Abu Jandal countered by citing Islamic scholars who supported his position, and I replied by citing scholars who disagreed with his scholars. We had a spirited yet friendly debate, quoting authorities and passages from the Quran between us. Abu Jandal seemed to be enjoying himself, and enjoying the challenge. He voiced his wonder at one point, saying: “It’s fascinating to me how you can be a Muslim, know so much about Islam, and yet have such a radically different view from mine about America, al-Qaeda, and jihad.”
“I hope this leads you to rethink some of your stands,” I told him with a smile.
Our conversation veered into revolutions, which we had learned, the night before, was a favorite topic of Abu Jandal’s. After telling us about the Islamic tradition of revolutions for the sake of justice, he told us, “Revolutions don’t only happen in the Islamic world because of injustice. Non-Muslims also have revolutions.”
“Oh?” I asked.
“It’s true. In fact a revolution in Scotland started because the British general ruling the country insisted on sleeping with every woman before she got married, and one man refused. As a punishment they killed his wife, and in response he declared war on the British and…”

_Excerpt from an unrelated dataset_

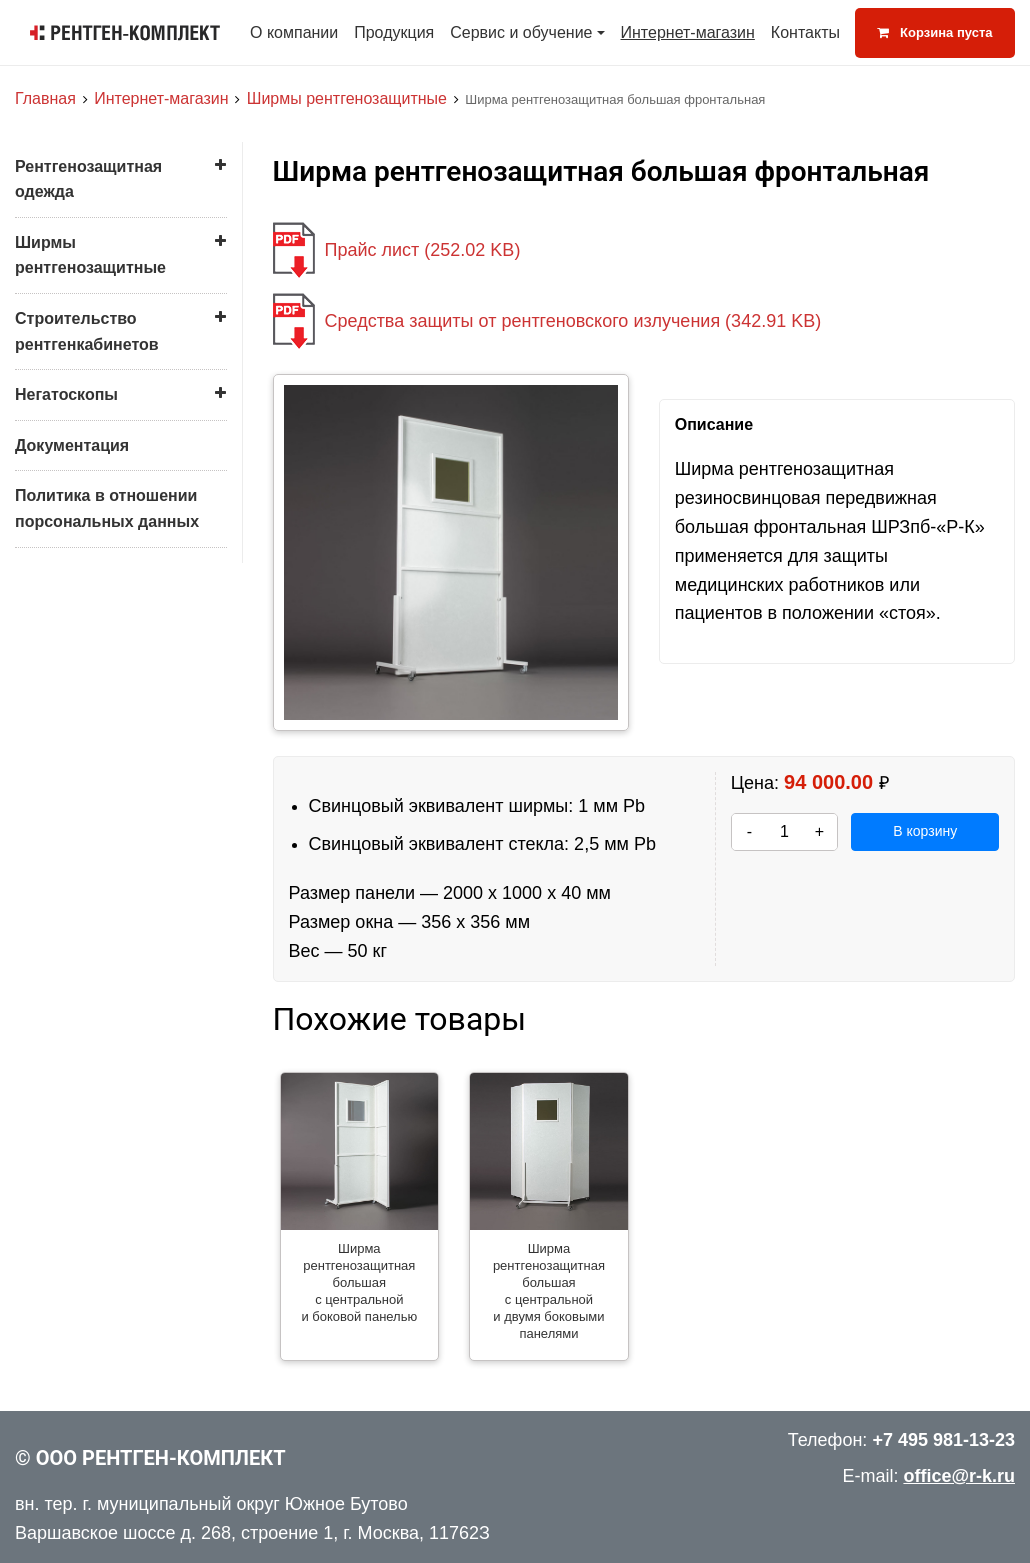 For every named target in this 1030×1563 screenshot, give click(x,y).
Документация (72, 769)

“Hold on,” I said, interrupting him, “are you talking about a movie? It’s Braveheart, right?” I recognized his description of the Mel Gibson movie.
“Yes, yes,” he said excitedly, grinning broadly. When he smiles, Abu Jandal’s face lights up, and the gaps in his front teeth become visible. “I saw it with my wife. I loved that film.” We agreed that it was a great movie, and for a few minutes we discussed it and compared our favorite scenes.

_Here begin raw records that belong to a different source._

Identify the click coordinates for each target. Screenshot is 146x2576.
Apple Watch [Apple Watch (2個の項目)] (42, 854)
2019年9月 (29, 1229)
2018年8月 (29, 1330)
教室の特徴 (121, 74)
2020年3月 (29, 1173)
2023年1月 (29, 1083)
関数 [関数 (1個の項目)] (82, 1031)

“You know, Abu Jandal,” I told him, ending the Braveheart conversation, “I know about the revolutionary tradition in Islam, and you’re clearly very well read in it. But did you know that America also has a revolutionary past?” He shook his head and leaned in. He was curious. He liked learning new things, especially on his favorite topics.
“It’s true,” I continued. “We Americans understand revolutions. We had our own revolution. America used to be ruled by the British. But in 1776 Americans had enough of British cruelty and taxes, and under George Washington, who was then a general but later became the first American president, we revolted against the British and defeated them. Only then did America become a country.” Abu Jandal was fascinated and asked me questions about the American Revolution.
He was now speaking directly to us, and Bob and I moved to the second stage of the interrogation: asking him more detailed questions about himself and al-Qaeda. While he continued answering our questions directly, he was still practicing the classic counterinterrogation technique of admitting to what he knew we knew and to things that were of no value, so as to appear cooperative.
We needed to snap him out of this counterinterrogation technique. “We’re going to do something different now.” I reached into my briefcase and took out one of our al-Qaeda photo-books, placing it on the table and sliding it toward him. “This is filled with people you know,” I said. “I’d like you to confirm who you know.”
“Sure,” Abu Jandal said. “I’ll take a look.” He picked up the book and began looking through it.
While he appeared to earnestly study each photo—his eyebrows furrowed and his forehead wrinkled, a few seconds allotted to each—he kept shaking his head and said he knew almost none of the people. There were about sixty photos. By the end, he had only identified Osama bin Laden, Abu Hafs al-Masri, Ayman Zawahiri, and few other known operatives. Those were people he couldn’t deny knowing, given his admission that he had been Osama bin Laden’s bodyguard. Abu Hafs was, at the time of Abu Jandal’s service, bin Laden’s anointed successor.